With the last few months of the year melting off 2014, the most recent news about Google Glass has been the absence of new information about the product's progress. Reuters recently took at look at the void of Google Glass news, and then suddenly the Internet began to remember the augmented reality headsets in a collective "oh, yeah."

Google Glass is still in its testing period, a time when app development is essential. A consumer launch with a dearth of apps could spell trouble for a product that has had a hard time drawing favorable attention from the general public.

With Google still uncommitted to an official release date for Glass, app developers are starting to move onto virtual reality or retreat back to smartphones. When support for his Glass fitness app waned, Alex Foster redirected his efforts into an analytics firms that focuses on augmented realitymarketing.

"It was devastating," Foster said of losing venture support. "All of the consumer Glass startups are either completely dead or have pivoted," to enterprise products or rival wearables.

Google co-founder Sergey Brin recently told reporters he left his Glass in the car, when he showed up without it to an event in Silicon Valley.

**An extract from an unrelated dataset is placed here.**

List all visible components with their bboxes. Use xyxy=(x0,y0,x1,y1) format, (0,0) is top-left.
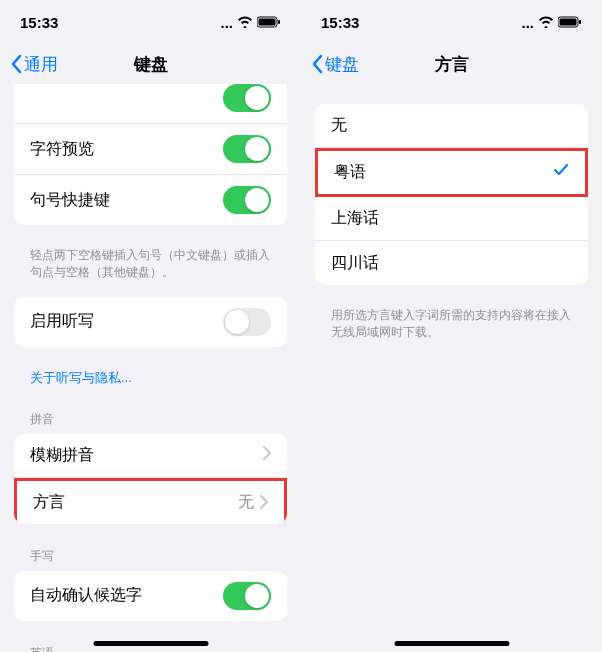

With early adopters of Google Glass, called "Explorers," being rebranded "Glassholes" by the some in the public, the wave of angst and animosity directed at the smart glasses has made wearing them sometimes a struggle in main street's parks and cafes. However, the workplace has been a lot more accommodating of the wearables.

"These are people who can't reach into their pocket to pull out a cell phone, they can't type on a laptop," said Google Glass director Chris O'Neill. "They have every need to access information, every need to use tech to make their jobs that much more safe and productive."

Dr. Warren Wiechmann is heading up a Glass initiative at the University of California at Irvine, which is partnering with app developer Pristine on the smart glass experiment. Wiechmann says the Glass "opens things up."

Pristine is one of 10 app developers that are taking part in Google's Glass at Work initiative, which seeks to spur enterprise development for the smart glasses. With support for the Glass dying on the streets, the workplace may be the incubator that sees the product through a successful launch.

"We are completely energized and as energized as ever about the opportunity that wearables and Glass in particular represent," said O'Neill to Reuters' inquiry about Glass' health.